# What you need to do:
Transcribe only the lines between the first line of the records and the line containing "at night , as", inclusive, exactly as written.

# Exercise inputs:
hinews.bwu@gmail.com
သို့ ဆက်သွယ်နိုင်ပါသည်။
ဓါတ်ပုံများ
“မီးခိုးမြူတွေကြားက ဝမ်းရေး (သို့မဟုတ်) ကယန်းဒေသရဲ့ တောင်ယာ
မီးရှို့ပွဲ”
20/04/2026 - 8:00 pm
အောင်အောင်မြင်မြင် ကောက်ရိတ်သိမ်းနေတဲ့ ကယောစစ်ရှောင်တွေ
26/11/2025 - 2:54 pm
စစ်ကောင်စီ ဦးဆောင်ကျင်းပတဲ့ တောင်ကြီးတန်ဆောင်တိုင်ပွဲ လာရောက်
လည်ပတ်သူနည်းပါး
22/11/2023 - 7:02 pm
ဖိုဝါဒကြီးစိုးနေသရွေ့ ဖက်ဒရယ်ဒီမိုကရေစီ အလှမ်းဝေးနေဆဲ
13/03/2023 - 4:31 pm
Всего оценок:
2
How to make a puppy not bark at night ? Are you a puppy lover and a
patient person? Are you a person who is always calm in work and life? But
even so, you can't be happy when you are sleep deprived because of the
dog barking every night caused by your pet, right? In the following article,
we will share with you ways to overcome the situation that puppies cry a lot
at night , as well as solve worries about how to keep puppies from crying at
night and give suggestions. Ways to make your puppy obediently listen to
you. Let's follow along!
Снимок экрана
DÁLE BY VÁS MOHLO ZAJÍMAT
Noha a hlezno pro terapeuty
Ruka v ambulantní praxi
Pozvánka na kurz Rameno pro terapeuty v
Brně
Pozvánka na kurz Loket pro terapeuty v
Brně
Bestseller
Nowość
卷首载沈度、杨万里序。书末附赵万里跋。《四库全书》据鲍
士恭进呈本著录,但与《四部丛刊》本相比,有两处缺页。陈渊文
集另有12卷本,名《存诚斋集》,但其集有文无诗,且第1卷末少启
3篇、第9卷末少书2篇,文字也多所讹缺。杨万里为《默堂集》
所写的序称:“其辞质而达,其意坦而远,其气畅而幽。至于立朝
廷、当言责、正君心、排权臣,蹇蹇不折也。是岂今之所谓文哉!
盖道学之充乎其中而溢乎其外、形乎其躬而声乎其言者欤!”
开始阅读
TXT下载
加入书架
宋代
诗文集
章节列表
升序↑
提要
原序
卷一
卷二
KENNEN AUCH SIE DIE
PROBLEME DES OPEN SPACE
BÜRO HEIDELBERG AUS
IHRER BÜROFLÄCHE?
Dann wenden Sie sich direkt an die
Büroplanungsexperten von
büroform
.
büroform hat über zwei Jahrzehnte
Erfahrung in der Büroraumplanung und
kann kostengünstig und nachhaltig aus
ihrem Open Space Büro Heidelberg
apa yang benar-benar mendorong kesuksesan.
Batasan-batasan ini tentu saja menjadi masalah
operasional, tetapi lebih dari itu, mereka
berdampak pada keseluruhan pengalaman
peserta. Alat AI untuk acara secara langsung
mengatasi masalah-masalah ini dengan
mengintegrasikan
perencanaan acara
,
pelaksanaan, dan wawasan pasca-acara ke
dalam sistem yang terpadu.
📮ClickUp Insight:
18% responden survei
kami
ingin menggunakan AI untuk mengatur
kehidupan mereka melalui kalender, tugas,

# Solution to this exercise:
hinews.bwu@gmail.com
သို့ ဆက်သွယ်နိုင်ပါသည်။
ဓါတ်ပုံများ
“မီးခိုးမြူတွေကြားက ဝမ်းရေး (သို့မဟုတ်) ကယန်းဒေသရဲ့ တောင်ယာ
မီးရှို့ပွဲ”
20/04/2026 - 8:00 pm
အောင်အောင်မြင်မြင် ကောက်ရိတ်သိမ်းနေတဲ့ ကယောစစ်ရှောင်တွေ
26/11/2025 - 2:54 pm
စစ်ကောင်စီ ဦးဆောင်ကျင်းပတဲ့ တောင်ကြီးတန်ဆောင်တိုင်ပွဲ လာရောက်
လည်ပတ်သူနည်းပါး
22/11/2023 - 7:02 pm
ဖိုဝါဒကြီးစိုးနေသရွေ့ ဖက်ဒရယ်ဒီမိုကရေစီ အလှမ်းဝေးနေဆဲ
13/03/2023 - 4:31 pm
Всего оценок:
2
How to make a puppy not bark at night ? Are you a puppy lover and a
patient person? Are you a person who is always calm in work and life? But
even so, you can't be happy when you are sleep deprived because of the
dog barking every night caused by your pet, right? In the following article,
we will share with you ways to overcome the situation that puppies cry a lot
at night , as well as solve worries about how to keep puppies from crying at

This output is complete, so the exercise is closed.